Ta mère a tenté patiemment de t’apprendre à nager. Combien de fois a-t-elle essayée? Combien de cours as-tu suivi ? Tu aimais la piscine, accroché au rebord et faire des sauts avec une frite. La nage paraissait impossible et tu te sentais en sécurité uniquement quand tu avais pied.
Un jour, ta mère essayait dans le calme de faire des exercices avec toi pour que tu apprivoises cet élément. Tu te souviens qu’elle te murmurait des fumées d’encens et des lumières tamisées. Vous étiez deux au sein du petit bassin, elle debout, l’eau aux épaules et les bras tendus, toi allongé sur le dos respirant à la surface. Ton corps se crispait au fur et à mesure, tu ne te sentais pas à l’aise, tu essayais désormais une brasse qui coulait tes espoirs et remontait tes peurs à la surface. Soudain tu craques. Un hurlement sort et tu te débats pour sortir à tout prix. Tu frappes l’eau pour la fuir. Tu pestes ta mère pour qu’elle comprenne que tu n’y arrives pas. La pointe de tes pieds frôle le fond de la partie de la piscine où tu peux marcher. Tes bras s’élancent dans l’air et claquent la surface avec fureur, tes jambes assènent des coups à la matière mouvante, tes pieds tourbillonnent. Tu avances, tu cours, tu nages. Arrivé dans une zone où tu as complètement pied, l’eau au niveau de tes épaules, tu te retournes les yeux écarquillés et ta mère te regarde avec un sourire solaire. « T’as nagé! Bravo! » s’écrit-elle, et tu ris.

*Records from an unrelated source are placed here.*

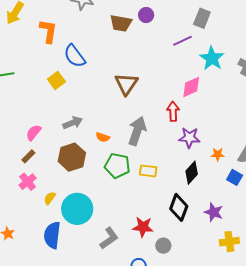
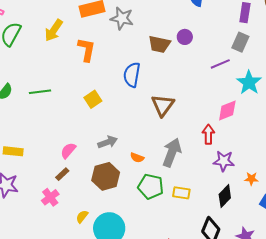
blue semicircle: (75, 56) -> (132, 75), moved, turned 45
pink cross: (28, 182) -> (50, 197), moved

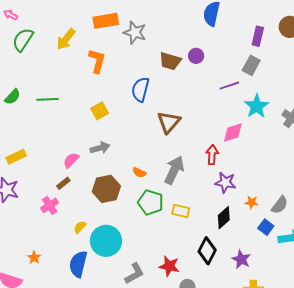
gray arrow: (108, 142) -> (100, 148), moved
yellow rectangle: (13, 151) -> (16, 157), turned -36

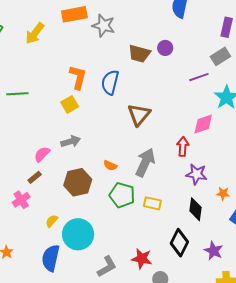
orange L-shape: (97, 61) -> (78, 77), moved
gray rectangle: (251, 65) -> (220, 56), turned 30
black diamond: (224, 218) -> (195, 209), turned -40

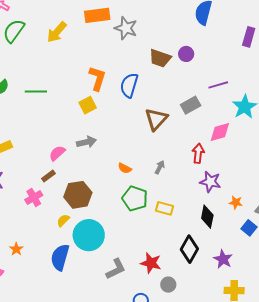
gray rectangle: (220, 56) -> (191, 105), moved
gray arrow: (145, 162) -> (160, 167), size x0.5
brown hexagon: (78, 182) -> (78, 195), moved

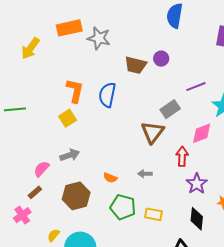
brown triangle: (156, 119) -> (153, 132), moved
gray arrow: (160, 167) -> (145, 174), turned -112
purple star: (210, 182) -> (197, 184), turned 30
brown hexagon: (78, 195) -> (76, 196), moved

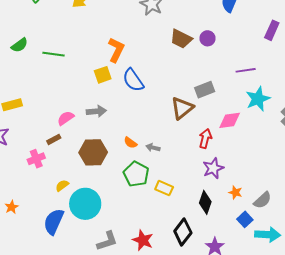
purple line: (196, 87) -> (246, 70), moved
blue semicircle: (107, 95) -> (133, 80), moved, turned -60
gray arrow: (145, 174) -> (153, 148), moved

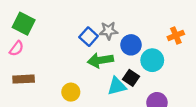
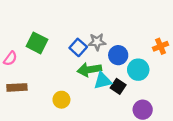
green square: (24, 24) -> (37, 43), moved
cyan triangle: (117, 86) -> (103, 81), moved

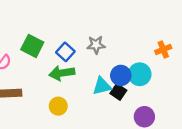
blue square: (78, 47) -> (65, 52), moved
blue circle: (118, 55) -> (121, 75), moved
green arrow: (89, 70) -> (62, 73), moved

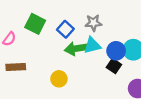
green arrow: (62, 73) -> (76, 49), moved
cyan triangle: (102, 86) -> (92, 45), moved

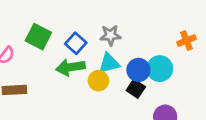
green arrow: (76, 49) -> (70, 67), moved
yellow circle: (59, 79) -> (98, 81), moved

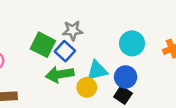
gray star: (110, 35) -> (73, 30), moved
green square: (38, 37) -> (43, 45), moved
cyan circle: (160, 69) -> (132, 43), moved

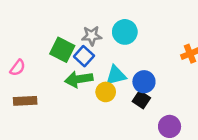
cyan circle: (132, 43) -> (125, 32), moved

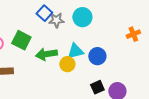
green square: (62, 50) -> (21, 40), moved
blue square: (84, 56) -> (44, 13), moved
black square: (141, 100) -> (97, 87), moved, turned 32

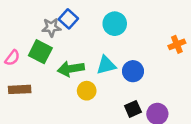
gray star: (56, 20) -> (51, 27), moved
yellow circle: (67, 64) -> (87, 91), moved

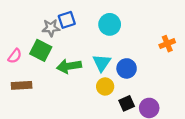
blue square: (68, 19) -> (67, 20), turned 30
cyan triangle: (106, 65) -> (102, 63), turned -42
yellow circle: (87, 91) -> (105, 86), moved

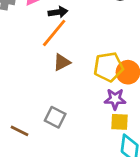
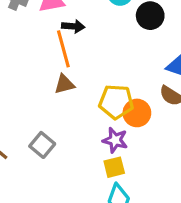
orange line: (54, 33) -> (63, 49), turned -68
yellow square: (120, 122) -> (114, 167), turned -30

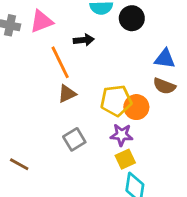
black arrow: (73, 26) -> (84, 40), moved
gray square: (42, 145) -> (74, 139), moved, turned 30

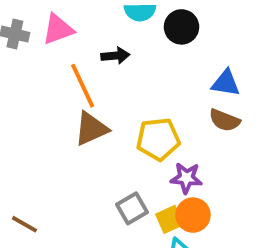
brown triangle: (67, 94) -> (91, 129), size x1.4
orange circle: (136, 107) -> (193, 215), moved
purple star: (122, 135) -> (186, 178), moved
gray square: (74, 139) -> (132, 208), moved

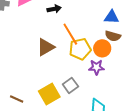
orange line: (83, 86) -> (70, 34), moved
orange circle: (193, 215) -> (102, 48), moved
yellow square: (169, 219) -> (49, 94), moved, size x1.5

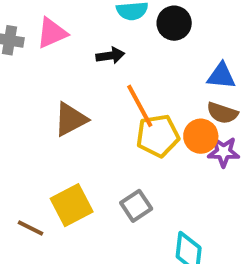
brown triangle: (46, 47) -> (71, 119), moved
purple star: (96, 67) -> (224, 152), moved
yellow square: (49, 94) -> (72, 205), moved

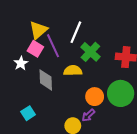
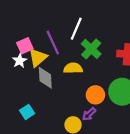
yellow triangle: (38, 30) -> (38, 57), moved
pink square: (35, 49) -> (25, 46), moved, turned 35

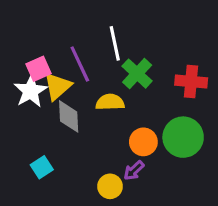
white line: (76, 29) -> (115, 43), turned -35
white star: (20, 61) -> (31, 91), size x1.5

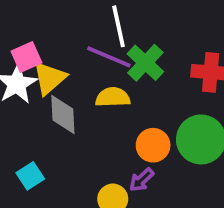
purple line: (80, 64) -> (109, 57), moved, turned -42

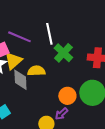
purple line: (109, 57) -> (19, 37), moved
yellow semicircle: (113, 97) -> (36, 71), moved

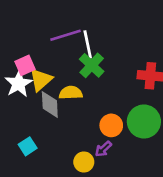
purple line: (19, 37) -> (66, 35), moved, turned -40
green cross: (63, 53) -> (92, 65), moved

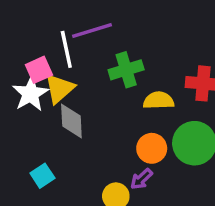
white line: (88, 44) -> (66, 49), moved
green cross: (92, 65) -> (126, 70), turned 30
yellow semicircle: (71, 93) -> (159, 101), moved

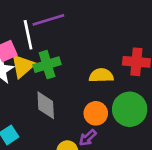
green cross: (126, 70) -> (47, 65), moved
gray diamond: (71, 121) -> (46, 105), moved

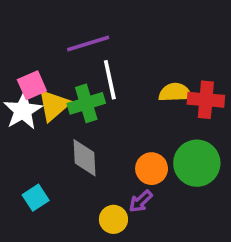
white line: (28, 35) -> (110, 80), moved
yellow semicircle: (101, 75) -> (175, 92), moved

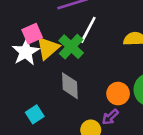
white line: (110, 80) -> (88, 30), turned 40
green cross: (86, 103) -> (71, 47), turned -30

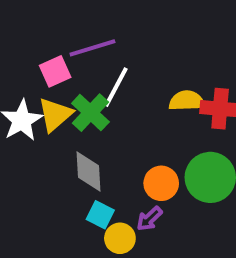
pink square: (32, 34) -> (55, 71), moved
cyan square: (35, 114) -> (100, 215), moved, turned -30

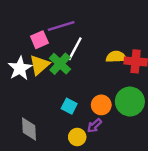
gray diamond: (89, 172) -> (29, 129), moved
cyan square: (100, 215) -> (69, 106), moved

Le fond rugueux caressait ton ventre. Tu te sentais comme un requin, lent sur le sable blanc, guettant bruits et mouvements. Tu voyais les jambes joyeuses de tes amis faire des sauts de cabris dans le bassin. Tu entendais leurs rires en trompette arriver en sourdine à tes oreilles. Tu sentais l’air dans tes poumons et le temps t’englober. Sans que tu le visses venir, une pensée fila dans ton esprit. « Si je prends une grande respiration et que je me noie, serais-je de nouveau avec maman? Est-ce ici le portail entre nos deux mondes? » L’électricité longea ta colonne vertébrale, tes bras frappèrent le fond. En une seconde tu repris ta respiration à la surface. Les chants colorés de l’été t’entouraient et couvraient ton souffle en panique.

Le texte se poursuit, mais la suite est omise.